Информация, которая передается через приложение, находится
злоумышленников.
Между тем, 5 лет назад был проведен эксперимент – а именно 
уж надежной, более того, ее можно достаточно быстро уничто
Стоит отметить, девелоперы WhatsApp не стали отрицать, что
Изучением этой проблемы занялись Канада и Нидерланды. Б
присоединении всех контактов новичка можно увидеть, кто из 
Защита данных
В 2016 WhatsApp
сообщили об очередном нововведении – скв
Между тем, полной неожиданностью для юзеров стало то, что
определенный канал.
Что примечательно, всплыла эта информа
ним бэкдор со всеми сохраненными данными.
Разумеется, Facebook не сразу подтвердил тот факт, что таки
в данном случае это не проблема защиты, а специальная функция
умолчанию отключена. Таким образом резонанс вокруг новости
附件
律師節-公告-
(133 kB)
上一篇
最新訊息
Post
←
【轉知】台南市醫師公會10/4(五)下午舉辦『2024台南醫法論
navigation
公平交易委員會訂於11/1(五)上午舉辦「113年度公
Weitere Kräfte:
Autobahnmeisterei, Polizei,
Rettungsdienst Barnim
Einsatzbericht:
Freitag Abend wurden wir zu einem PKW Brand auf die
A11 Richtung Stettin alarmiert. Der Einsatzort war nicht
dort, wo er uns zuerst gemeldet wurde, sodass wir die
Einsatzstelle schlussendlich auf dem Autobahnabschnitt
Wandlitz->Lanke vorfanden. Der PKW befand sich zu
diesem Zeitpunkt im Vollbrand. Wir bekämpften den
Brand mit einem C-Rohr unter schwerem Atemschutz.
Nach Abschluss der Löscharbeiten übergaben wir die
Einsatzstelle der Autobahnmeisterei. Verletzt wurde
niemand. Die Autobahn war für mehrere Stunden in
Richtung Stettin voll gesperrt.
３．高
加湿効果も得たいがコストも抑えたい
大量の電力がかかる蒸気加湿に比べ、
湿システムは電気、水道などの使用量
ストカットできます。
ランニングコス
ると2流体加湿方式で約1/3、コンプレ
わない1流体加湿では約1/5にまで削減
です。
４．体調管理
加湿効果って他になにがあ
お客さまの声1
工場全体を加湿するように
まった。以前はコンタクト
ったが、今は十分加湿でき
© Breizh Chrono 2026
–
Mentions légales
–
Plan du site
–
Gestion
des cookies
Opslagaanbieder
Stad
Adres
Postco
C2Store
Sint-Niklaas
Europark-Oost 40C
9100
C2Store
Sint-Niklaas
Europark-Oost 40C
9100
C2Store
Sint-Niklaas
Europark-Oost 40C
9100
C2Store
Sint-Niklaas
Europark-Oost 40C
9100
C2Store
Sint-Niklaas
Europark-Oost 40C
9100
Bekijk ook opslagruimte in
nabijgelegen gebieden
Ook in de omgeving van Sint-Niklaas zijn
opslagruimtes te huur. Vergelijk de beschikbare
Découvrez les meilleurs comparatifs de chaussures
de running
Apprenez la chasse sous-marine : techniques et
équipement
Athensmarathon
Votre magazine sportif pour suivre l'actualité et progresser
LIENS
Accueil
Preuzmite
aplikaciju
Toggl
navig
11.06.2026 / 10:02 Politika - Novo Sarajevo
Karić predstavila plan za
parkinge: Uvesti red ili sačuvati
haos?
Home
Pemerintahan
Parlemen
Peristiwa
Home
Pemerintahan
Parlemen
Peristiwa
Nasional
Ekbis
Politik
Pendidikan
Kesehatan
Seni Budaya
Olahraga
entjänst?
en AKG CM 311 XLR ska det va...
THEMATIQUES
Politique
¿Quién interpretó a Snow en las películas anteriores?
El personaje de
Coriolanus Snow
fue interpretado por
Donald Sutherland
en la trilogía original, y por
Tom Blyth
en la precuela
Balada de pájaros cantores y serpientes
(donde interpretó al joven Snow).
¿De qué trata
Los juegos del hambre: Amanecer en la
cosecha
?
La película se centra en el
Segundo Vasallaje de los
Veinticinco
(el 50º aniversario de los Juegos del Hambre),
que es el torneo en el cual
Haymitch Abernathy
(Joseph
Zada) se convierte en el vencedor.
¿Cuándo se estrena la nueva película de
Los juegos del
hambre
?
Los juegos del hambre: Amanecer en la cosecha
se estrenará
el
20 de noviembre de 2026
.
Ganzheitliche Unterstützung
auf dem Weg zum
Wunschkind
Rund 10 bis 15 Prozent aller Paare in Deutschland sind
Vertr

§ **WHAT NEEDS TO BE DONE**
Return each line above where the word "interpretó" shows up.

§ **WRITTEN SOLUTION**
¿Quién interpretó a Snow en las películas anteriores?
(donde interpretó al joven Snow).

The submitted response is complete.